(Aim of the exercise) This exercise asks for every line of the material that contains the word "KAPITAL".

(Entries shown)
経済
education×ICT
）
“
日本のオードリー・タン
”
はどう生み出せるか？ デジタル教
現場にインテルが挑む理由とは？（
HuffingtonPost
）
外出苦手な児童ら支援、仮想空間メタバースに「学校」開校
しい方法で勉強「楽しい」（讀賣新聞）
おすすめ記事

...

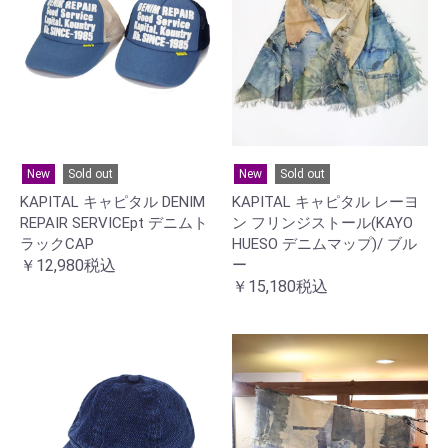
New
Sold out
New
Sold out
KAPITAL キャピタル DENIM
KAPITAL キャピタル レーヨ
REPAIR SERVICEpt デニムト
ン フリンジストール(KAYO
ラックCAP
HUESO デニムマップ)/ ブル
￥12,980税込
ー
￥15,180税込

(Task answer)
KAPITAL キャピタル DENIM
KAPITAL キャピタル レーヨ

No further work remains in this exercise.